- European scientists have created a prototype for a new bioplastic beverage packaging material derived from juice processing wastewater.
- The project, called PHBOTTLE, is made from a biodegradable bioplastic that uses a concentration of fermentable sugars found in juice processing wastewater for the feedstock.
- After researchers can optimize the production process, they believe the costs of PHBOTTLE and conventional plastic bottles could be comparable.
Technologies like PHBOTTLE could make it easier for more manufacturers to operate zero-waste and zero-water facilities, as has been a growing trend in recent years. Manufacturers can identify instances of waste and determine solutions for either how to reduce or eliminate the waste or how to reuse the waste for something else.

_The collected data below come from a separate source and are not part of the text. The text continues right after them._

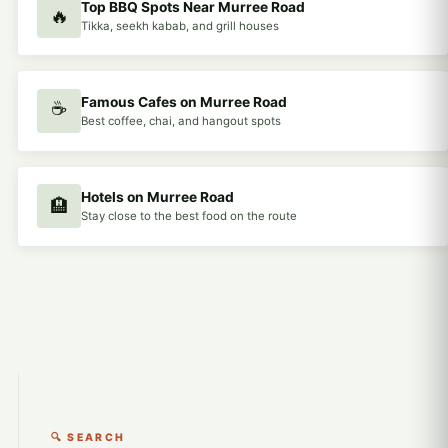
Top BBQ Spots Near Murree Road
🔥
Tikka, seekh kabab, and grill houses
Famous Cafes on Murree Road
☕
Best coffee, chai, and hangout spots
Hotels on Murree Road
🏨
Stay close to the best food on the route
🔍 SEARCH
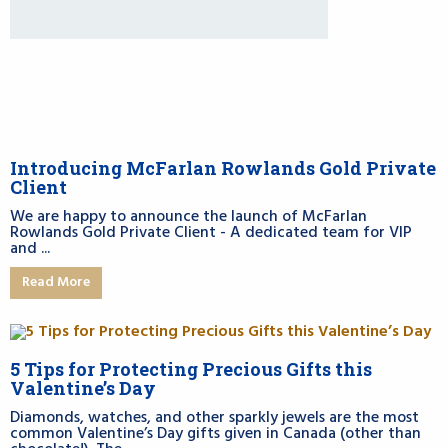
Introducing McFarlan Rowlands Gold Private
Client
We are happy to announce the launch of McFarlan
Rowlands Gold Private Client - A dedicated team for VIP
and ...
Read More
5 Tips for Protecting Precious Gifts this
Valentine’s Day
Diamonds, watches, and other sparkly jewels are the most
common Valentine’s Day gifts given in Canada (other than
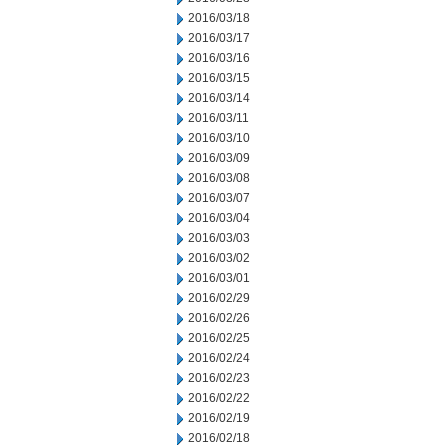
2016/03/18
2016/03/17
2016/03/16
2016/03/15
2016/03/14
2016/03/11
2016/03/10
2016/03/09
2016/03/08
2016/03/07
2016/03/04
2016/03/03
2016/03/02
2016/03/01
2016/02/29
2016/02/26
2016/02/25
2016/02/24
2016/02/23
2016/02/22
2016/02/19
2016/02/18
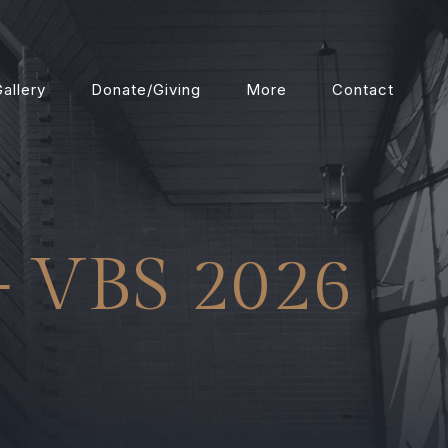
allery
Donate/Giving
More
Contact
– VBS 2026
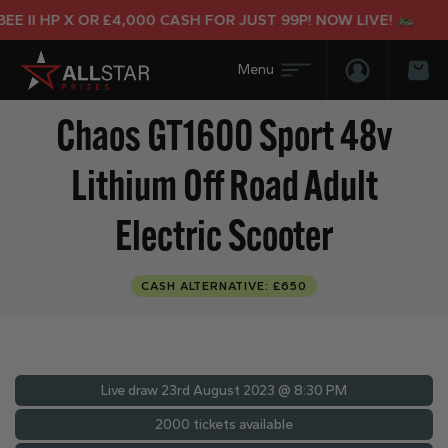
II HP X OR £4,000 CASH FOR JUST 99P! NOW LIVE!
Login/Regis
Bas
Chaos GT1600 Sport 48v
Lithium Off Road Adult
Electric Scooter
CASH ALTERNATIVE: £650
Live draw
23rd August 2023 @ 8:30 PM
2000 tickets available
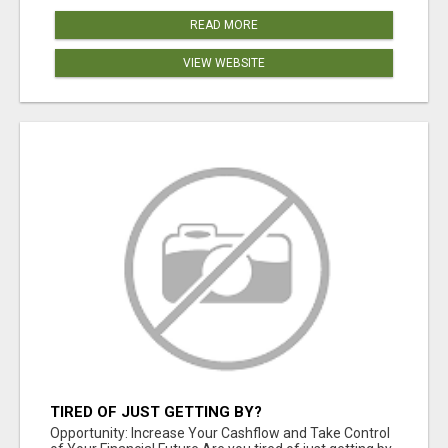
READ MORE
VIEW WEBSITE
TIRED OF JUST GETTING BY?
Opportunity: Increase Your Cashflow and Take Control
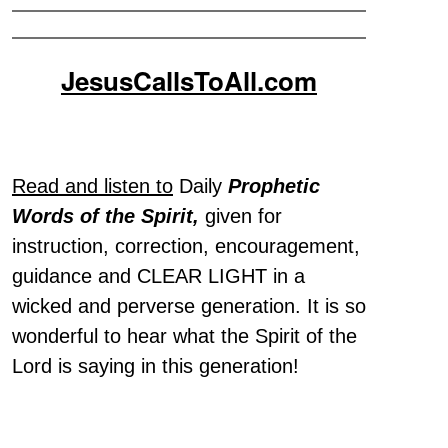
JesusCallsToAll.com
Read and listen to
Daily
Prophetic
Words of the Spirit,
given for
instruction, correction, encouragement,
guidance and CLEAR LIGHT in a
wicked and perverse generation. It is so
wonderful to hear what the Spirit of the
Lord is saying in this generation!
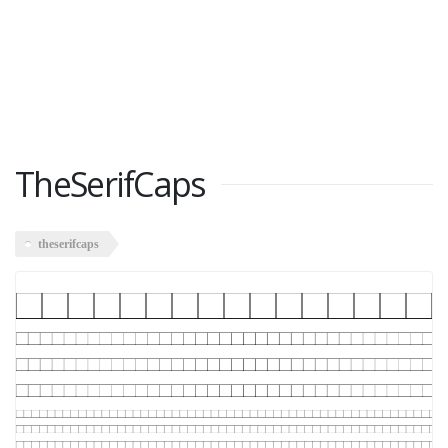
TheSerifCaps
theserifcaps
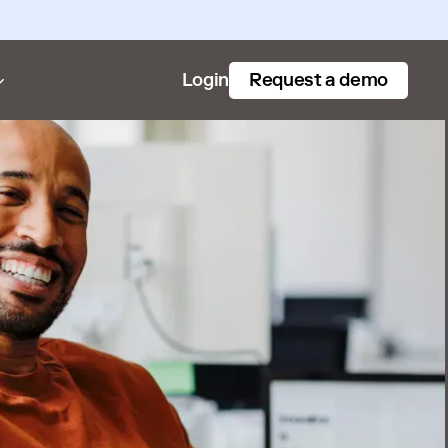
Request a demo
Login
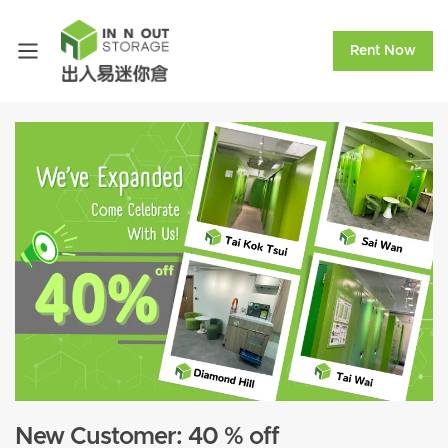
Rent Now
New Customer: 40 % off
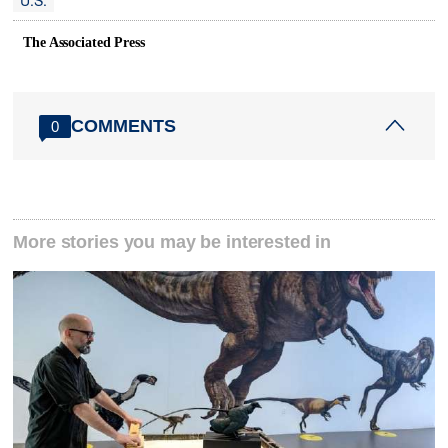
U.S.
The Associated Press
COMMENTS
0
More stories you may be interested in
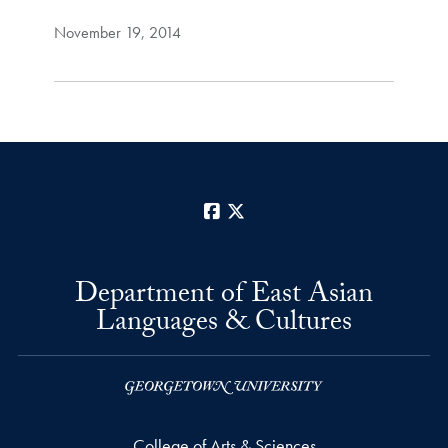
November 19, 2014
Facebook
X
Department of East Asian
Languages & Cultures
College of Arts & Sciences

In the latter scenario, being able to repurpose waste created during processing could be an economic boost for the company in addition to improved sustainability.
If the manufacturer itself has no use for the waste product, it may be able to sell it to another company as an additional revenue stream. For example, AquaBotanical is a premium water brand created from the water removed from fruits and vegetables when they are condensed into concentrate, which is then purified. The steadier the waste production and the needs of the other company, the steadier that revenue stream will be.

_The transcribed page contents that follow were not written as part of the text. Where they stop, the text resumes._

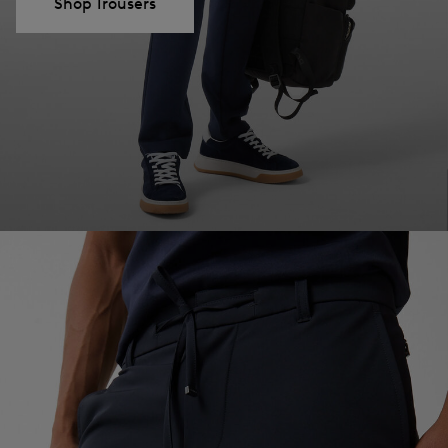
Shop Trousers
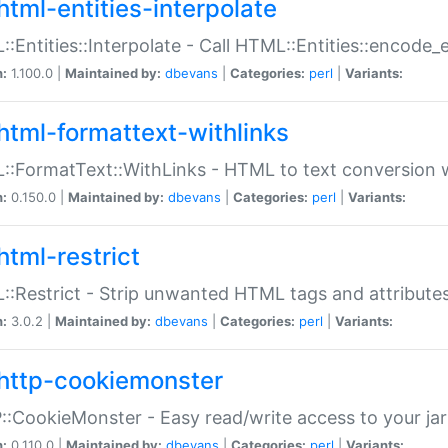
html-entities-interpolate
:Entities::Interpolate - Call HTML::Entities::encode_en
n:
1.100.0 |
Maintained by:
dbevans
|
Categories:
perl
|
Variants:
html-formattext-withlinks
:FormatText::WithLinks - HTML to text conversion w
n:
0.150.0 |
Maintained by:
dbevans
|
Categories:
perl
|
Variants:
html-restrict
:Restrict - Strip unwanted HTML tags and attribute
n:
3.0.2 |
Maintained by:
dbevans
|
Categories:
perl
|
Variants:
http-cookiemonster
:CookieMonster - Easy read/write access to your ja
n:
0.110.0 |
Maintained by:
dbevans
|
Categories:
perl
|
Variants:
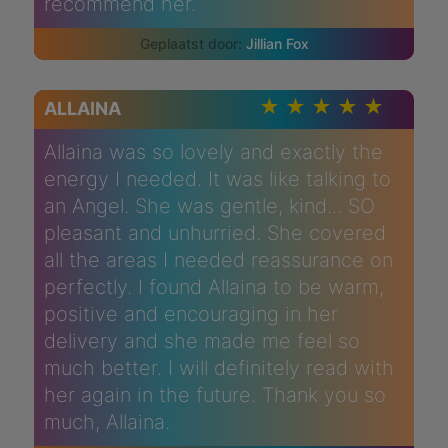
recommend her.
Jillian Fox
ALLAINA
Allaina was so lovely and exactly the
energy I needed. It was like talking to
an Angel. She was gentle, kind... SO
pleasant and unhurried. She covered
all the areas I needed reassurance on
perfectly. I found Allaina to be warm,
positive and encouraging in her
delivery and she made me feel so
much better. I will definitely read with
her again in the future. Thank you so
much, Allaina.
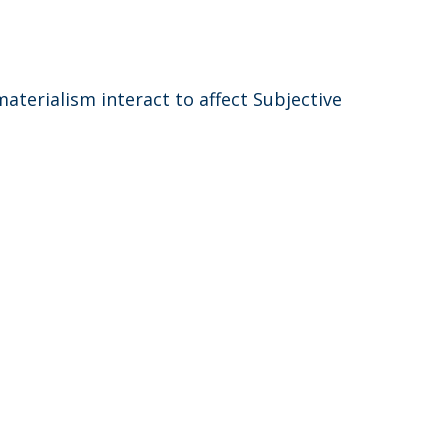
terialism interact to affect Subjective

Sustainable facilities are already a reality for many food and beverage companies. In 2014, Nestle transformed a dairy processing plant in Mexico into its first zero-water facility, wherein Nestle sourced all of the water needed to operate the plant by extracting it from the milk used to make dairy products. Last May, Nestle announced that it would also turn its Modesta, CA, dairy plant into a zero-water facility. Nestle has also converted 25 of its plants into zero waste to landfill facilities.